Kıble Mescidi, ilk olarak 637 yılında (hicri 15) Beytülmakdis’in fethedilmesi sonrasında Ömer bin Hattab r.a. tarafından inşa edilmiştir. Ahşaptan ve ağaç köklerinden yapılan bu mescit, Hicretin ilk asrında Kudüs’ü ziyaret eden Fransız bir gezgin tarafından yapılan değerlendirmeye göre üç bin kişi alacak kadar büyüktü. Sonraki yıllarda artan ihtiyaç nedeniyle Kıble Mescidi, Halife Abdülmelik bin Mervan tarafından yeniden, daha büyük ve sağlam bir şekilde inşa edilmeye başlanmış. 705 yılında başlanan bu inşaat, Halife Mervan’ın oğlu El-Velid bin Abdülmelik tarafından 714 yılında tamamlanmıştır. Mescit ilk inşası sırasında 15 revaktan oluşuyordu. Ardından mescit depremler neticesinde yıkıma maruz kaldığından birkaç defa yeniden inşa edilmiş, restorasyona uğramış ve üzerine birtakım eklentiler yapılmıştır. Ancak revak (nef: koridor) sayısı yediye indirilmiştir. Kudüs’ün haçlılar tarafından işgali sonrasında haçlılar Mescidi üç bölüme ayırmışlar; kilise, şövalyelerin koğuşu ve komuta merkezi olarak kullanmışlardır. Ardından Selahattin Eyyubi’nin fethi ile Mescid eski parıltısına yeniden kavuşmuştur. Şu anda mevcut bulunan ön taraftaki revaklar gibi bazı mimari eklentiler bu dönemin hatırasıdır.

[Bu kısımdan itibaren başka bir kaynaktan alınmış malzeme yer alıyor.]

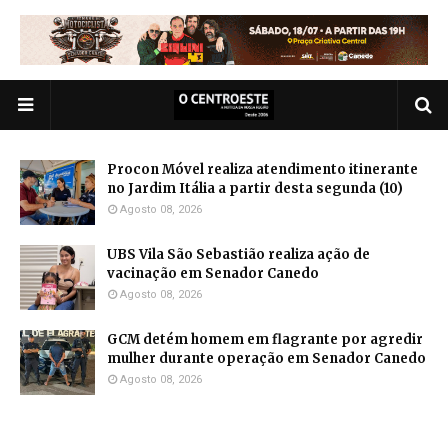
Procon Móvel realiza atendimento itinerante
no Jardim Itália a partir desta segunda (10)
Agosto 08, 2026
UBS Vila São Sebastião realiza ação de
vacinação em Senador Canedo
Agosto 08, 2026
GCM detém homem em flagrante por agredir
mulher durante operação em Senador Canedo
Agosto 08, 2026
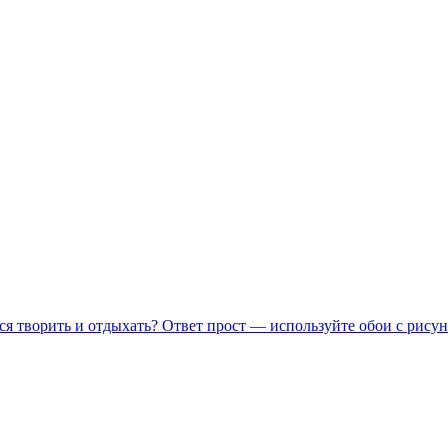
ся творить и отдыхать? Ответ прост — используйте обои с рисун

1967 yılındaki Siyonist işgalden sonra Mescid-i Aksa’nın Kıble Camii yüzlerce saldırıya maruz kalmıştır. Bunların en tehlikelisi ise 21 Ağustos 1969 tarihinde yaşanan kundaklama olayıdır. Bu olayda haçlı işgalinden kurtuluş sonrasında Selahattin Eyyubi tarafından taşınan Nureddin Zengi’nin sanat şaheseri minberi ile Kıble Mescidi’nin büyük bir bölümü yanmıştır. Ardından Mescid, 1980 ve 1984 yıllarında birkaç defa patlatma ve füze ile vurulma girişimlerine maruz kalmıştır. Mescidin temellerini tehdit eden kazı çalışmaları da halen daha devam etmektedir.
Günümüzde Kıble Mescidi güneyden kuzeye doğru uzanan yedi revaktan oluşmakta ve ortasında kurşun kubbesi bulunan yüksekçe bir revak yer almaktadır. Bu büyük revakın iki yanında üçer revak bulunmaktadır. 80 x 50 metre boyutlarıyla yaklaşık 4000 metrekare alana sahip olan caminin 11 kapısı ve kurşun panellerle kaplı 17 metre yüksekliğinde bir kubbesi bulunmaktadır.